In the fall of '91 everybody in the state knew that incumbent Governor Buddy Roemer was on the way out. And the sitting governor's lack-of-popularity was confirmed when Roemer finished third behind fellow Democrat and ex-guv Edwards and Republican Duke, a smooth talker who positioned himself as the only conservative in the race.
Edwards and Duke finished one-two in Louisiana's "jungle primary" and the pair squared off in a general election that put the state in the national spotlight...and what the nation saw wasn't very flattering.
The question of his participation in a historically violent, racist organization came up again and again, but the unflappable Duke had a standard response. His stock answer was to apologize for his past and declare himself a "born-again Christian."
Edwards, meanwhile, had his own skeletons, having been under investigation by various law enforcement organizations going back to his previous time in office. In fact, it was Edwards, taking hold of his own unsavory history, that gave rise to the campaign's most memorable slogan: "Vote for the crook. It's important."
Perhaps the turning point in the race came during an interview with a reporter from West Monroe, when Duke was unable to give a precise answer about where he went to church. In the eyes of most political experts, it was a gaffe from which the GOP candidate never recovered.
Things got down-and-dirty in the final days of the race, with Duke claiming that Edwards had mocked the crucifixion of Christ and had strayed from his marriage. Edwards responded in his own inimitable style by responding that, "The only thing we have in common is we're both wizards under the sheets."
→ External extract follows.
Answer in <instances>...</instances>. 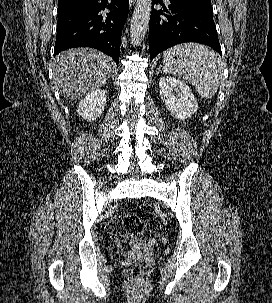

Come election day in November, the result seemed to be a foregone conclusion. Edwards trounced the born-again wizard, getting more than 60% of the vote.
Edwards, the state's four term governor, passed away earlier this week at 93. He was also convicted of extortion and money laundering in 2002. He was released from prison in 2011.
Duke made a number of runs for political office, including the United States Senate and House of Representatives. Most recently, he was portrayed by actor Toper Grace in the Spike Lee movie, "BlacKkKlansman."